### Entries provided

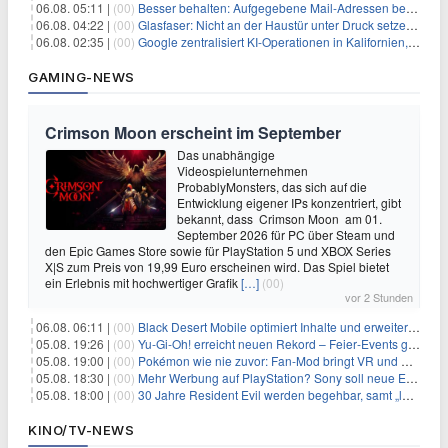
06.08. 05:11 |
(00)
Besser behalten: Aufgegebene Mail-Adressen bergen Gefahren
06.08. 04:22 |
(00)
Glasfaser: Nicht an der Haustür unter Druck setzen lassen
06.08. 02:35 |
(00)
Google zentralisiert KI-Operationen in Kalifornien, um Rivale Anthropic und OpenAI zu überholen
GAMING-NEWS
Crimson Moon erscheint im September
Das unabhängige
Videospielunternehmen
ProbablyMonsters, das sich auf die
Entwicklung eigener IPs konzentriert, gibt
bekannt, dass Crimson Moon am 01.
September 2026 für PC über Steam und
den Epic Games Store sowie für PlayStation 5 und XBOX Series
X|S zum Preis von 19,99 Euro erscheinen wird. Das Spiel bietet
ein Erlebnis mit hochwertiger Grafik
[…]
(00)
vor 2 Stunden
06.08. 06:11 |
(00)
Black Desert Mobile optimiert Inhalte und erweitert Treasure Access
05.08. 19:26 |
(00)
Yu‑Gi‑Oh! erreicht neuen Rekord – Feier‑Events gestartet
05.08. 19:00 |
(00)
Pokémon wie nie zuvor: Fan-Mod bringt VR und Ego-Perspektive nach Kanto
05.08. 18:30 |
(00)
Mehr Werbung auf PlayStation? Sony soll neue Einnahmequellen prüfen
05.08. 18:00 |
(00)
30 Jahre Resident Evil werden begehbar, samt „lebensgroßem Leon“
KINO/TV-NEWS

######

Your instructions: An exact copy of the records above is needed, free of pictures.

Output below:
06.08. 05:11 |
(00)
Besser behalten: Aufgegebene Mail-Adressen bergen Gefahren
06.08. 04:22 |
(00)
Glasfaser: Nicht an der Haustür unter Druck setzen lassen
06.08. 02:35 |
(00)
Google zentralisiert KI-Operationen in Kalifornien, um Rivale Anthropic und OpenAI zu überholen
GAMING-NEWS
Crimson Moon erscheint im September
Das unabhängige
Videospielunternehmen
ProbablyMonsters, das sich auf die
Entwicklung eigener IPs konzentriert, gibt
bekannt, dass Crimson Moon am 01.
September 2026 für PC über Steam und
den Epic Games Store sowie für PlayStation 5 und XBOX Series
X|S zum Preis von 19,99 Euro erscheinen wird. Das Spiel bietet
ein Erlebnis mit hochwertiger Grafik
[…]
(00)
vor 2 Stunden
06.08. 06:11 |
(00)
Black Desert Mobile optimiert Inhalte und erweitert Treasure Access
05.08. 19:26 |
(00)
Yu‑Gi‑Oh! erreicht neuen Rekord – Feier‑Events gestartet
05.08. 19:00 |
(00)
Pokémon wie nie zuvor: Fan-Mod bringt VR und Ego-Perspektive nach Kanto
05.08. 18:30 |
(00)
Mehr Werbung auf PlayStation? Sony soll neue Einnahmequellen prüfen
05.08. 18:00 |
(00)
30 Jahre Resident Evil werden begehbar, samt „lebensgroßem Leon“
KINO/TV-NEWS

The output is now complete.